(Data supplied)
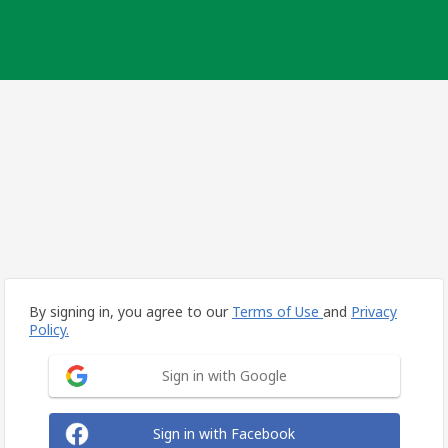
By signing in, you agree to our
Terms of Use
and
Privacy
Policy.
Sign in with Google
Sign in with Facebook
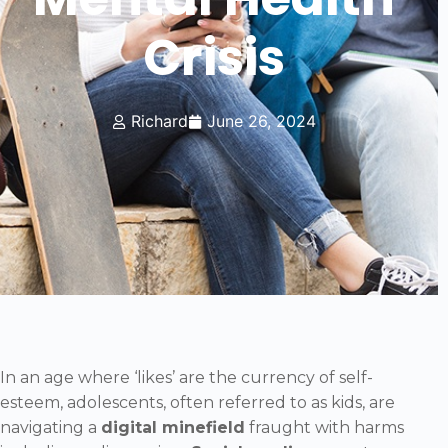
Crisis
Richard
June 26, 2024
In an age where ‘likes’ are the currency of self-
esteem, adolescents, often referred to as kids, are
navigating a
digital minefield
fraught with harms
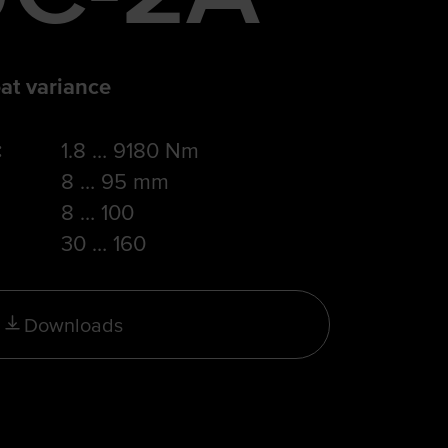
at variance
:
1.8 … 9180 Nm
8 … 95 mm
8 … 100
30 … 160
Downloads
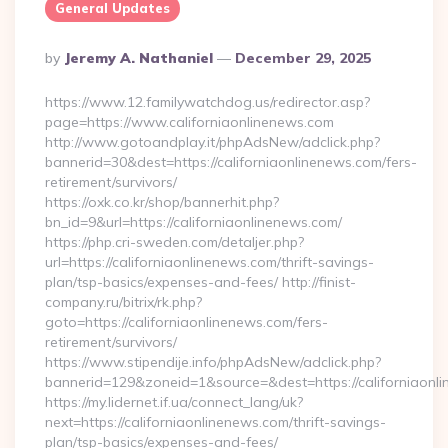
General Updates
Posted
By
Jeremy A. Nathaniel
December 29, 2025
By
https://www.12.familywatchdog.us/redirector.asp?
page=https://www.californiaonlinenews.com
http://www.gotoandplay.it/phpAdsNew/adclick.php?
bannerid=30&dest=https://californiaonlinenews.com/fers-
retirement/survivors/
https://oxk.co.kr/shop/bannerhit.php?
bn_id=9&url=https://californiaonlinenews.com/
https://php.cri-sweden.com/detaljer.php?
url=https://californiaonlinenews.com/thrift-savings-
plan/tsp-basics/expenses-and-fees/ http://finist-
company.ru/bitrix/rk.php?
goto=https://californiaonlinenews.com/fers-
retirement/survivors/
https://www.stipendije.info/phpAdsNew/adclick.php?
bannerid=129&zoneid=1&source=&dest=https://californiaonl
https://my.lidernet.if.ua/connect_lang/uk?
next=https://californiaonlinenews.com/thrift-savings-
plan/tsp-basics/expenses-and-fees/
(End Data supplied)
== Task ==
Please make an exact copy of the lines above from the line with "https://oxk.co.kr/shop/bannerhit.php?" through the line with "company.ru/bitrix/rk.php?", both ends included.

== Your response ==
https://oxk.co.kr/shop/bannerhit.php?
bn_id=9&url=https://californiaonlinenews.com/
https://php.cri-sweden.com/detaljer.php?
url=https://californiaonlinenews.com/thrift-savings-
plan/tsp-basics/expenses-and-fees/ http://finist-
company.ru/bitrix/rk.php?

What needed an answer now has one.